Source data:
-=-=-

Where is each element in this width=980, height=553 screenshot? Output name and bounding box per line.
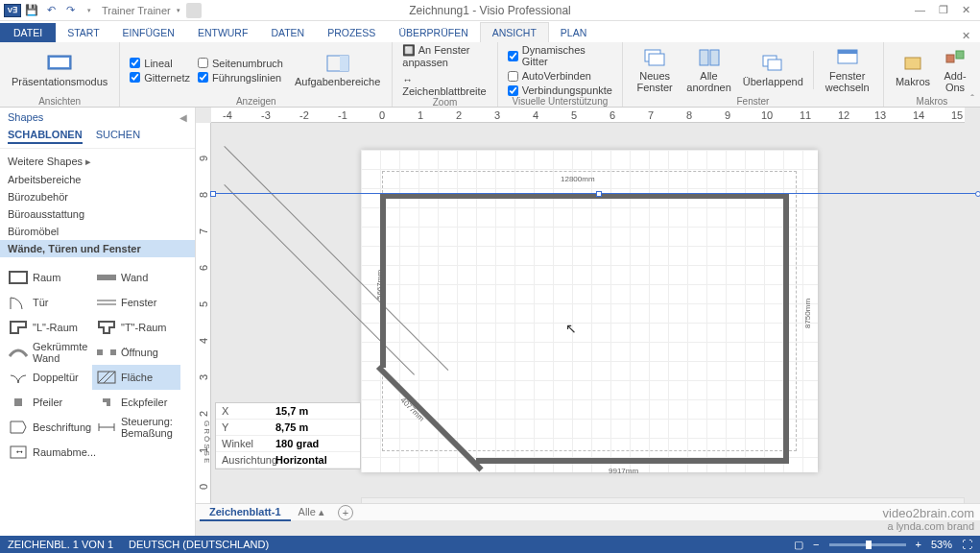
- svg-rect-15: [10, 272, 27, 283]
- makros-button[interactable]: Makros: [890, 44, 936, 96]
- user-area[interactable]: Trainer Trainer ▾: [102, 3, 202, 18]
- svg-rect-24: [14, 398, 22, 406]
- svg-rect-12: [905, 58, 920, 69]
- room-shape[interactable]: [380, 193, 789, 464]
- prop-x-value[interactable]: 15,7 m: [270, 403, 360, 419]
- fit-to-window-icon[interactable]: ⛶: [962, 539, 972, 550]
- uberlappend-button[interactable]: Überlappend: [737, 44, 809, 96]
- dim-right: 8750mm: [803, 299, 812, 328]
- addons-icon: [942, 47, 968, 68]
- redo-icon[interactable]: ↷: [61, 2, 79, 19]
- shape-tur[interactable]: Tür: [4, 290, 92, 315]
- status-page[interactable]: ZEICHENBL. 1 VON 1: [8, 539, 113, 550]
- shape-gekrummte[interactable]: Gekrümmte Wand: [4, 340, 92, 365]
- shape-wand[interactable]: Wand: [92, 265, 180, 290]
- selection-handle[interactable]: [210, 191, 216, 197]
- tab-entwurf[interactable]: ENTWURF: [186, 23, 260, 42]
- mouse-cursor-icon: ↖: [565, 321, 577, 336]
- tab-suchen[interactable]: SUCHEN: [96, 129, 140, 144]
- svg-line-22: [98, 372, 109, 383]
- zoom-out-icon[interactable]: −: [813, 539, 819, 550]
- svg-rect-20: [110, 349, 116, 355]
- fenster-wechseln-button[interactable]: Fenster wechseln: [817, 44, 877, 96]
- shape-flache[interactable]: Fläche: [92, 365, 180, 390]
- selection-handle[interactable]: [596, 191, 602, 197]
- ribbon-close-icon[interactable]: ✕: [962, 30, 980, 42]
- collapse-pane-icon[interactable]: ◀: [179, 112, 187, 123]
- shape-steuerung[interactable]: Steuerung: Bemaßung: [92, 415, 180, 440]
- svg-rect-19: [97, 349, 103, 355]
- alle-anordnen-button[interactable]: Alle anordnen: [681, 44, 736, 96]
- cat-buroausstattung[interactable]: Büroausstattung: [0, 205, 195, 223]
- shape-doppeltur[interactable]: Doppeltür: [4, 365, 92, 390]
- page-width-button[interactable]: ↔ Zeichenblattbreite: [402, 74, 488, 97]
- zoom-slider[interactable]: [829, 543, 906, 546]
- lineal-checkbox[interactable]: Lineal: [130, 58, 190, 69]
- cat-arbeitsbereiche[interactable]: Arbeitsbereiche: [0, 171, 195, 188]
- tab-einfugen[interactable]: EINFÜGEN: [111, 23, 186, 42]
- neues-fenster-button[interactable]: Neues Fenster: [629, 44, 681, 96]
- shape-fenster[interactable]: Fenster: [92, 290, 180, 315]
- zoom-in-icon[interactable]: +: [916, 539, 921, 550]
- minimize-icon[interactable]: —: [915, 4, 925, 16]
- fit-window-button[interactable]: 🔲 An Fenster anpassen: [402, 44, 488, 68]
- tab-plan[interactable]: PLAN: [549, 23, 598, 42]
- prop-y-value[interactable]: 8,75 m: [270, 420, 360, 435]
- fuhrungslinien-checkbox[interactable]: Führungslinien: [198, 72, 283, 84]
- tab-prozess[interactable]: PROZESS: [316, 23, 387, 42]
- svg-rect-3: [340, 56, 348, 71]
- status-language[interactable]: DEUTSCH (DEUTSCHLAND): [129, 539, 269, 550]
- tab-uberprufen[interactable]: ÜBERPRÜFEN: [387, 23, 479, 42]
- prop-orient-value[interactable]: Horizontal: [270, 452, 360, 468]
- svg-rect-11: [838, 50, 857, 54]
- save-icon[interactable]: 💾: [23, 2, 40, 19]
- verbindungspunkte-checkbox[interactable]: Verbindungspunkte: [508, 84, 612, 96]
- tab-daten[interactable]: DATEN: [259, 23, 316, 42]
- shape-raumabmessung[interactable]: ↔Raumabme...: [4, 440, 92, 465]
- tab-ansicht[interactable]: ANSICHT: [480, 22, 549, 42]
- prop-angle-value[interactable]: 180 grad: [270, 436, 360, 451]
- gitternetz-checkbox[interactable]: Gitternetz: [130, 72, 190, 84]
- shape-eckpfeiler[interactable]: Eckpfeiler: [92, 390, 180, 415]
- selection-guide[interactable]: [213, 193, 978, 194]
- user-dropdown-icon[interactable]: ▾: [177, 7, 180, 14]
- record-macro-icon[interactable]: ▢: [794, 539, 803, 551]
- wall-bottom[interactable]: [476, 458, 789, 464]
- wall-right[interactable]: [783, 193, 789, 464]
- aufgabenbereiche-button[interactable]: Aufgabenbereiche: [287, 44, 386, 96]
- presentation-mode-button[interactable]: Präsentationsmodus: [6, 44, 113, 96]
- dyn-gitter-checkbox[interactable]: Dynamisches Gitter: [508, 44, 612, 67]
- avatar[interactable]: [186, 3, 202, 18]
- rotation-handle[interactable]: [975, 191, 980, 197]
- tab-schablonen[interactable]: SCHABLONEN: [8, 129, 83, 144]
- addons-button[interactable]: Add-Ons: [936, 44, 974, 96]
- group-visuelle: Dynamisches Gitter AutoVerbinden Verbind…: [498, 42, 623, 107]
- shape-offnung[interactable]: Öffnung: [92, 340, 180, 365]
- close-icon[interactable]: ✕: [962, 4, 970, 16]
- tab-file[interactable]: DATEI: [0, 23, 56, 42]
- seitenumbruch-checkbox[interactable]: Seitenumbruch: [198, 58, 283, 69]
- sheet-tab-1[interactable]: Zeichenblatt-1: [200, 504, 291, 521]
- svg-rect-1: [50, 58, 69, 67]
- tab-start[interactable]: START: [56, 23, 110, 42]
- wall-diagonal[interactable]: [376, 365, 484, 472]
- autoverbinden-checkbox[interactable]: AutoVerbinden: [508, 70, 612, 82]
- shape-traum[interactable]: "T"-Raum: [92, 315, 180, 340]
- shape-lraum[interactable]: "L"-Raum: [4, 315, 92, 340]
- size-position-window[interactable]: GRÖSSE X15,7 m Y8,75 m Winkel180 grad Au…: [215, 402, 361, 469]
- shape-raum[interactable]: Raum: [4, 265, 92, 290]
- cat-weitere[interactable]: Weitere Shapes: [0, 153, 195, 171]
- qat-dropdown-icon[interactable]: ▾: [81, 2, 98, 19]
- cat-buromobel[interactable]: Büromöbel: [0, 223, 195, 240]
- zoom-value[interactable]: 53%: [931, 539, 952, 550]
- shape-pfeiler[interactable]: Pfeiler: [4, 390, 92, 415]
- shape-beschriftung[interactable]: Beschriftung: [4, 415, 92, 440]
- all-sheets-dropdown[interactable]: Alle ▴: [291, 506, 332, 518]
- collapse-ribbon-icon[interactable]: ˆ: [970, 93, 974, 105]
- cat-burozubehor[interactable]: Bürozubehör: [0, 188, 195, 205]
- canvas-area[interactable]: -4-3-2-1 0123 4567 891011 12131415 9876 …: [196, 108, 980, 536]
- restore-icon[interactable]: ❐: [939, 4, 948, 16]
- undo-icon[interactable]: ↶: [42, 2, 60, 19]
- add-sheet-button[interactable]: +: [338, 505, 353, 520]
- cat-wande[interactable]: Wände, Türen und Fenster: [0, 240, 195, 257]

-=-=-

Print the data again, word for word, without any pictures.

*REPLY:*
Where is each element in this width=980, height=553 screenshot? Output name and bounding box per line.
- svg-rect-15: [10, 272, 27, 283]
- makros-button[interactable]: Makros: [890, 44, 936, 96]
- user-area[interactable]: Trainer Trainer ▾: [102, 3, 202, 18]
- svg-rect-24: [14, 398, 22, 406]
- svg-rect-12: [905, 58, 920, 69]
- room-shape[interactable]: [380, 193, 789, 464]
- prop-x-value[interactable]: 15,7 m: [270, 403, 360, 419]
- fit-to-window-icon[interactable]: ⛶: [962, 539, 972, 550]
- uberlappend-button[interactable]: Überlappend: [737, 44, 809, 96]
- dim-right: 8750mm: [803, 299, 812, 328]
- addons-icon: [942, 47, 968, 68]
- redo-icon[interactable]: ↷: [61, 2, 79, 19]
- shape-tur[interactable]: Tür: [4, 290, 92, 315]
- status-page[interactable]: ZEICHENBL. 1 VON 1: [8, 539, 113, 550]
- shape-gekrummte[interactable]: Gekrümmte Wand: [4, 340, 92, 365]
- shape-wand[interactable]: Wand: [92, 265, 180, 290]
- selection-handle[interactable]: [210, 191, 216, 197]
- tab-entwurf[interactable]: ENTWURF: [186, 23, 260, 42]
- mouse-cursor-icon: ↖: [565, 321, 577, 336]
- tab-suchen[interactable]: SUCHEN: [96, 129, 140, 144]
- svg-line-22: [98, 372, 109, 383]
- zoom-out-icon[interactable]: −: [813, 539, 819, 550]
- svg-rect-20: [110, 349, 116, 355]
- fenster-wechseln-button[interactable]: Fenster wechseln: [817, 44, 877, 96]
- shape-flache[interactable]: Fläche: [92, 365, 180, 390]
- selection-handle[interactable]: [596, 191, 602, 197]
- ribbon-close-icon[interactable]: ✕: [962, 30, 980, 42]
- collapse-pane-icon[interactable]: ◀: [179, 112, 187, 123]
- shape-steuerung[interactable]: Steuerung: Bemaßung: [92, 415, 180, 440]
- svg-rect-19: [97, 349, 103, 355]
- alle-anordnen-button[interactable]: Alle anordnen: [681, 44, 736, 96]
- cat-buroausstattung[interactable]: Büroausstattung: [0, 205, 195, 223]
- shape-doppeltur[interactable]: Doppeltür: [4, 365, 92, 390]
- page-width-button[interactable]: ↔ Zeichenblattbreite: [402, 74, 488, 97]
- zoom-slider[interactable]: [829, 543, 906, 546]
- lineal-checkbox[interactable]: Lineal: [130, 58, 190, 69]
- cat-arbeitsbereiche[interactable]: Arbeitsbereiche: [0, 171, 195, 188]
- tab-einfugen[interactable]: EINFÜGEN: [111, 23, 186, 42]
- neues-fenster-button[interactable]: Neues Fenster: [629, 44, 681, 96]
- shape-fenster[interactable]: Fenster: [92, 290, 180, 315]
- zoom-in-icon[interactable]: +: [916, 539, 921, 550]
- minimize-icon[interactable]: —: [915, 4, 925, 16]
- fit-window-button[interactable]: 🔲 An Fenster anpassen: [402, 44, 488, 68]
- tab-plan[interactable]: PLAN: [549, 23, 598, 42]
- prop-y-value[interactable]: 8,75 m: [270, 420, 360, 435]
- fuhrungslinien-checkbox[interactable]: Führungslinien: [198, 72, 283, 84]
- tab-prozess[interactable]: PROZESS: [316, 23, 387, 42]
- svg-rect-3: [340, 56, 348, 71]
- status-language[interactable]: DEUTSCH (DEUTSCHLAND): [129, 539, 269, 550]
- tab-uberprufen[interactable]: ÜBERPRÜFEN: [387, 23, 479, 42]
- prop-orient-value[interactable]: Horizontal: [270, 452, 360, 468]
- svg-rect-11: [838, 50, 857, 54]
- save-icon[interactable]: 💾: [23, 2, 40, 19]
- verbindungspunkte-checkbox[interactable]: Verbindungspunkte: [508, 84, 612, 96]
- tab-daten[interactable]: DATEN: [259, 23, 316, 42]
- shape-raumabmessung[interactable]: ↔Raumabme...: [4, 440, 92, 465]
- tab-ansicht[interactable]: ANSICHT: [480, 22, 549, 42]
- prop-angle-value[interactable]: 180 grad: [270, 436, 360, 451]
- gitternetz-checkbox[interactable]: Gitternetz: [130, 72, 190, 84]
- shape-eckpfeiler[interactable]: Eckpfeiler: [92, 390, 180, 415]
- selection-guide[interactable]: [213, 193, 978, 194]
- user-dropdown-icon[interactable]: ▾: [177, 7, 180, 14]
- record-macro-icon[interactable]: ▢: [794, 539, 803, 551]
- wall-bottom[interactable]: [476, 458, 789, 464]
- wall-right[interactable]: [783, 193, 789, 464]
- aufgabenbereiche-button[interactable]: Aufgabenbereiche: [287, 44, 386, 96]
- presentation-mode-button[interactable]: Präsentationsmodus: [6, 44, 113, 96]
- dyn-gitter-checkbox[interactable]: Dynamisches Gitter: [508, 44, 612, 67]
- avatar[interactable]: [186, 3, 202, 18]
- rotation-handle[interactable]: [975, 191, 980, 197]
- tab-schablonen[interactable]: SCHABLONEN: [8, 129, 83, 144]
- addons-button[interactable]: Add-Ons: [936, 44, 974, 96]
- group-visuelle: Dynamisches Gitter AutoVerbinden Verbind…: [498, 42, 623, 107]
- shape-offnung[interactable]: Öffnung: [92, 340, 180, 365]
- close-icon[interactable]: ✕: [962, 4, 970, 16]
- tab-file[interactable]: DATEI: [0, 23, 56, 42]
- seitenumbruch-checkbox[interactable]: Seitenumbruch: [198, 58, 283, 69]
- sheet-tab-1[interactable]: Zeichenblatt-1: [200, 504, 291, 521]
- svg-rect-1: [50, 58, 69, 67]
- tab-start[interactable]: START: [56, 23, 110, 42]
- wall-diagonal[interactable]: [376, 365, 484, 472]
- autoverbinden-checkbox[interactable]: AutoVerbinden: [508, 70, 612, 82]
- shape-traum[interactable]: "T"-Raum: [92, 315, 180, 340]
- shape-lraum[interactable]: "L"-Raum: [4, 315, 92, 340]
- size-position-window[interactable]: GRÖSSE X15,7 m Y8,75 m Winkel180 grad Au…: [215, 402, 361, 469]
- shape-raum[interactable]: Raum: [4, 265, 92, 290]
- cat-weitere[interactable]: Weitere Shapes: [0, 153, 195, 171]
- qat-dropdown-icon[interactable]: ▾: [81, 2, 98, 19]
- cat-buromobel[interactable]: Büromöbel: [0, 223, 195, 240]
- zoom-value[interactable]: 53%: [931, 539, 952, 550]
- shape-pfeiler[interactable]: Pfeiler: [4, 390, 92, 415]
- shape-beschriftung[interactable]: Beschriftung: [4, 415, 92, 440]
- all-sheets-dropdown[interactable]: Alle ▴: [291, 506, 332, 518]
- collapse-ribbon-icon[interactable]: ˆ: [970, 93, 974, 105]
- cat-burozubehor[interactable]: Bürozubehör: [0, 188, 195, 205]
- canvas-area[interactable]: -4-3-2-1 0123 4567 891011 12131415 9876 …: [196, 108, 980, 536]
- restore-icon[interactable]: ❐: [939, 4, 948, 16]
- undo-icon[interactable]: ↶: [42, 2, 60, 19]
- add-sheet-button[interactable]: +: [338, 505, 353, 520]
- cat-wande[interactable]: Wände, Türen und Fenster: [0, 240, 195, 257]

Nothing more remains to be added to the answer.